* _PROBLEM_: Repeat the records below verbatim, and do not copy their pictures.
── DATA FOR THIS TASK ──
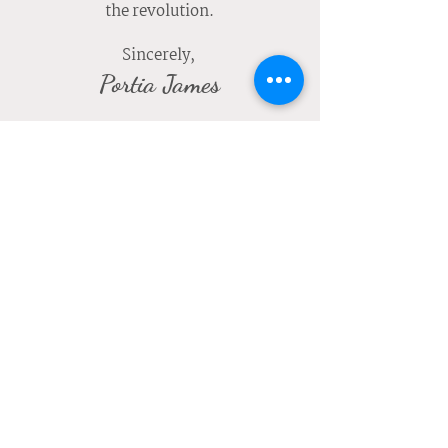
the revolution.
Sincerely,
Portia James
JOIN US
1500 S Haven Ave Suite 240, Ontario, CA 91761
Monday – Friday
9:00am-5:00pm (Administrative Office)
8:00am-7:00pm (Center)
Saturday & Sunday
CLOSED
(888) 928-8860
12021 Jacaranda Ave Suite 302
Hesperia, CA 92345
Monday – Friday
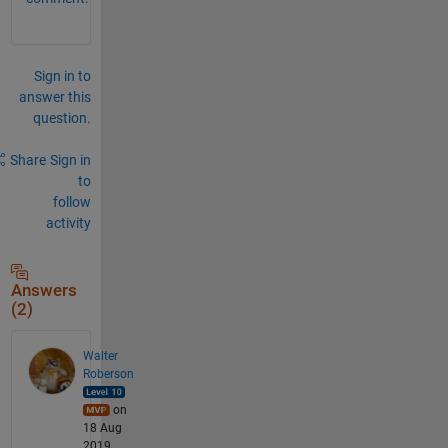
Sign in to
answer this
question.
Share
Sign in
to
follow
activity
Answers
(2)
Walter
Roberson
on
18 Aug
2019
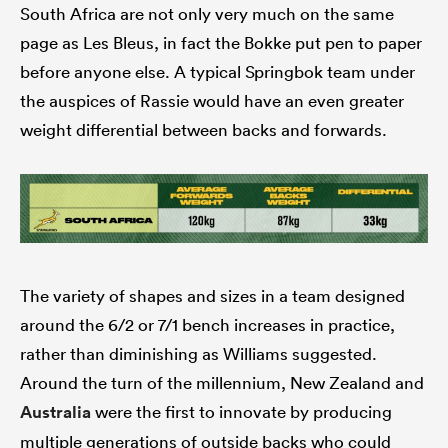
South Africa are not only very much on the same
page as Les Bleus, in fact the Bokke put pen to paper
before anyone else. A typical Springbok team under
the auspices of Rassie would have an even greater
weight differential between backs and forwards.
The variety of shapes and sizes in a team designed
around the 6/2 or 7/1 bench increases in practice,
rather than diminishing as Williams suggested.
Around the turn of the millennium, New Zealand and
Australia
were the first to innovate by producing
multiple generations of outside backs who could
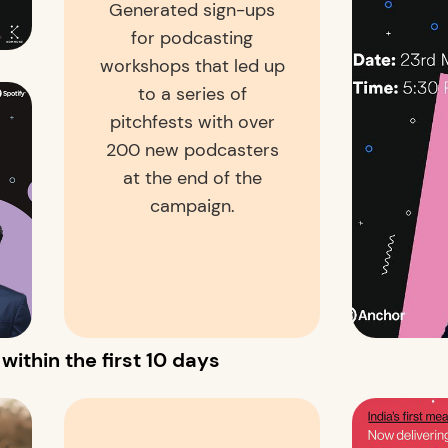
Generated sign-ups
for podcasting
workshops that led up
to a series of
pitchfests with over
200 new podcasters
at the end of the
campaign.
ithin the first 10 days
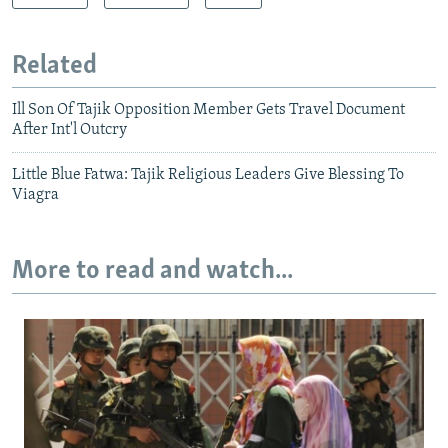
Related
Ill Son Of Tajik Opposition Member Gets Travel Document
After Int'l Outcry
Little Blue Fatwa: Tajik Religious Leaders Give Blessing To
Viagra
More to read and watch...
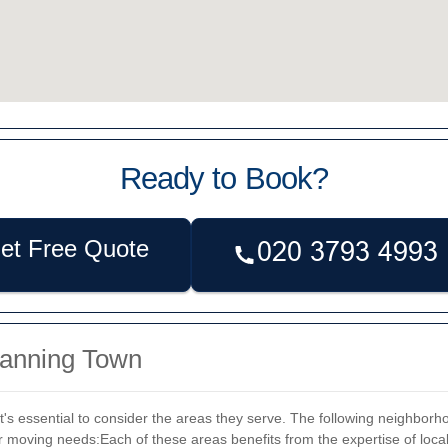
Ready to Book?
et Free Quote
Canning Town
's essential to consider the areas they serve. The following neighbor
ur moving needs:
Each of these areas benefits from the expertise of loca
───
* _RESPONSE_:
the revolution.
Sincerely,
Portia James
JOIN US
1500 S Haven Ave Suite 240, Ontario, CA 91761
Monday – Friday
9:00am-5:00pm (Administrative Office)
8:00am-7:00pm (Center)
Saturday & Sunday
CLOSED
(888) 928-8860
12021 Jacaranda Ave Suite 302
Hesperia, CA 92345
Monday – Friday
Sign in to
answer this
question.
Share
Sign in
to
follow
activity
Answers
(2)
Walter
Roberson
on
18 Aug
2019
South Africa are not only very much on the same
page as Les Bleus, in fact the Bokke put pen to paper
before anyone else. A typical Springbok team under
the auspices of Rassie would have an even greater
weight differential between backs and forwards.
The variety of shapes and sizes in a team designed
around the 6/2 or 7/1 bench increases in practice,
rather than diminishing as Williams suggested.
Around the turn of the millennium, New Zealand and
Australia
were the first to innovate by producing
multiple generations of outside backs who could
Generated sign-ups
for podcasting
workshops that led up
to a series of
pitchfests with over
200 new podcasters
at the end of the
campaign.
ithin the first 10 days
Related
Ill Son Of Tajik Opposition Member Gets Travel Document
After Int'l Outcry
Little Blue Fatwa: Tajik Religious Leaders Give Blessing To
Viagra
More to read and watch...
Ready to Book?
et Free Quote
Canning Town
's essential to consider the areas they serve. The following neighbor
ur moving needs:
Each of these areas benefits from the expertise of loca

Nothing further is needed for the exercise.